**The task**
Scan the records for the line containing "οικογενειακούς λόγους."; extract it and all later lines, verbatim, through the end, and nothing before it.

**Collected data**
....................

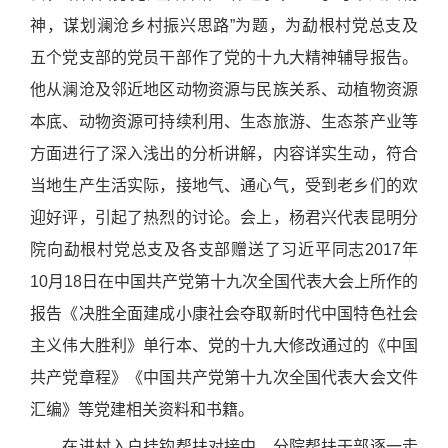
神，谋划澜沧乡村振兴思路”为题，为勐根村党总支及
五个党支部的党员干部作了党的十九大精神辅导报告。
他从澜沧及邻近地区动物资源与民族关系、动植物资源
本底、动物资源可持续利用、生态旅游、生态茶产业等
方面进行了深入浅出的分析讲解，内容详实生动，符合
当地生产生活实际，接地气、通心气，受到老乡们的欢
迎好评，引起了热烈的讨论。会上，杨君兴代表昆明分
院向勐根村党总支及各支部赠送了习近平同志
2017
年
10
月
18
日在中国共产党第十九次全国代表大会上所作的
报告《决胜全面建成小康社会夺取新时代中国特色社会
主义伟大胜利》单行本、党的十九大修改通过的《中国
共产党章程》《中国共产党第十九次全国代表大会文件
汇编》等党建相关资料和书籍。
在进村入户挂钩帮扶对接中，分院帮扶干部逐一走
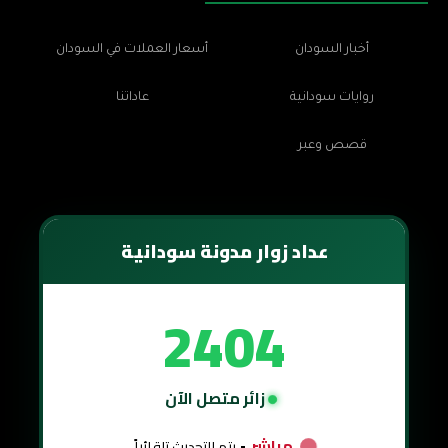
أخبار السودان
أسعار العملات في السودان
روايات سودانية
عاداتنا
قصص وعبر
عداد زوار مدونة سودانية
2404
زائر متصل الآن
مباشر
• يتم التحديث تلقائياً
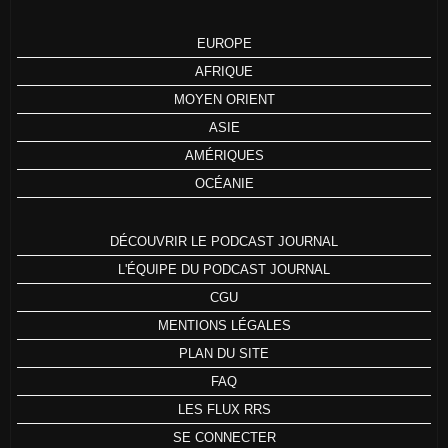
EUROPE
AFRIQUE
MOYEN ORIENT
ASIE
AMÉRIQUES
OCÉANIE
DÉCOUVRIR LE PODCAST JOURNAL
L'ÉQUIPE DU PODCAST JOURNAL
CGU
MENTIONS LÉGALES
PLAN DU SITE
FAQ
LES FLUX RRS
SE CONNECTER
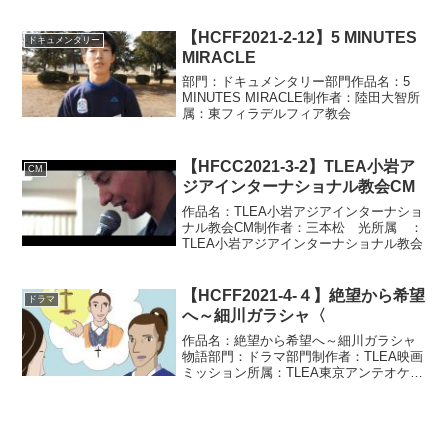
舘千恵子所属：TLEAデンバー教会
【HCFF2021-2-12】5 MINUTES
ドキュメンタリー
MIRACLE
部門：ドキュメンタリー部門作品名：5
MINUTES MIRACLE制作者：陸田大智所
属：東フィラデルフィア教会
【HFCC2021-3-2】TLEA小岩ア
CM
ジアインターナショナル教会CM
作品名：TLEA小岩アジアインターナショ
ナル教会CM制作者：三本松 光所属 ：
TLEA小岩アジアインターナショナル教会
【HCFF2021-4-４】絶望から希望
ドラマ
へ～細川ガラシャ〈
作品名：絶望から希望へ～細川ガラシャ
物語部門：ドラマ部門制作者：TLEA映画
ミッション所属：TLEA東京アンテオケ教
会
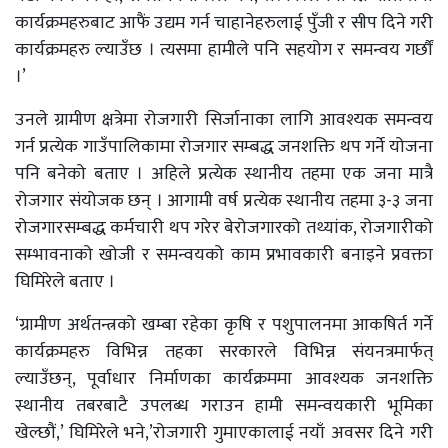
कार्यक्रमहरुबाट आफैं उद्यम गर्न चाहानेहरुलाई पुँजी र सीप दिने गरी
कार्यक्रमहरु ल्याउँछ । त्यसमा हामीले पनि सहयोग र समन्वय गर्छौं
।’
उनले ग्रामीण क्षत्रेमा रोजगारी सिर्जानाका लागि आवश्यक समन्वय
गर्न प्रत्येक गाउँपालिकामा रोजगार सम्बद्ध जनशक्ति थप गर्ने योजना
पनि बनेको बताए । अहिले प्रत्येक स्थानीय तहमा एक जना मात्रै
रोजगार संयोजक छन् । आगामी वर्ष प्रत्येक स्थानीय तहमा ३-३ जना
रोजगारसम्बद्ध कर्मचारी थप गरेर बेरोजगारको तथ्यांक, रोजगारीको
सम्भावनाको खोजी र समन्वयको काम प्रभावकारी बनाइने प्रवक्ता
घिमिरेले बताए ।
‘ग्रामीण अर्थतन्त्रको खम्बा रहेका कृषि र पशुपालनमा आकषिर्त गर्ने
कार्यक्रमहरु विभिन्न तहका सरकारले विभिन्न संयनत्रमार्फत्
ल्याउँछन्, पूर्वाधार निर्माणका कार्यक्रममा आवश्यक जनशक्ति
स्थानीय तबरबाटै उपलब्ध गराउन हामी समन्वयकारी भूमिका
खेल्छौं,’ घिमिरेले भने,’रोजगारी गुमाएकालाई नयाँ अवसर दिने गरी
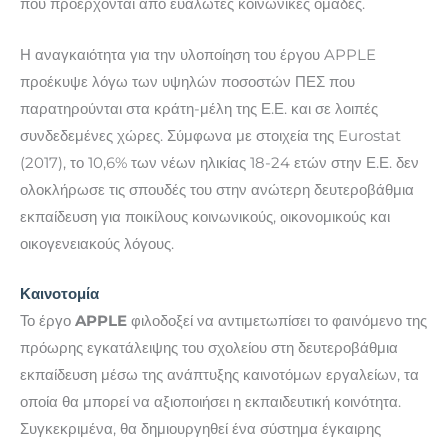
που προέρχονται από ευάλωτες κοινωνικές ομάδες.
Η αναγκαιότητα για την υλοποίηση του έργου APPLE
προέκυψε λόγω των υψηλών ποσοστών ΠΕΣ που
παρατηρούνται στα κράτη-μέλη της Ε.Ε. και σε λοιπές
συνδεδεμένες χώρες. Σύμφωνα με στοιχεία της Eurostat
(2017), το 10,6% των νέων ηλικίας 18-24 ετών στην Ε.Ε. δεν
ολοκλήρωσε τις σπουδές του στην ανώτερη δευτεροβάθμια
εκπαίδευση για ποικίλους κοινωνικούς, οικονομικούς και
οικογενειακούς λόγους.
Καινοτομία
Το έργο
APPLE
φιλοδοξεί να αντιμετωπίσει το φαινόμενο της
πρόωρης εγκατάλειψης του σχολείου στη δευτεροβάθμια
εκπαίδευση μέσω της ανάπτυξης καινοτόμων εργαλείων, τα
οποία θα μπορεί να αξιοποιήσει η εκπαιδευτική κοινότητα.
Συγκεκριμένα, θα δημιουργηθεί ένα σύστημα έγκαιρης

....................

**Expected answer**
οικογενειακούς λόγους.
Καινοτομία
Το έργο
APPLE
φιλοδοξεί να αντιμετωπίσει το φαινόμενο της
πρόωρης εγκατάλειψης του σχολείου στη δευτεροβάθμια
εκπαίδευση μέσω της ανάπτυξης καινοτόμων εργαλείων, τα
οποία θα μπορεί να αξιοποιήσει η εκπαιδευτική κοινότητα.
Συγκεκριμένα, θα δημιουργηθεί ένα σύστημα έγκαιρης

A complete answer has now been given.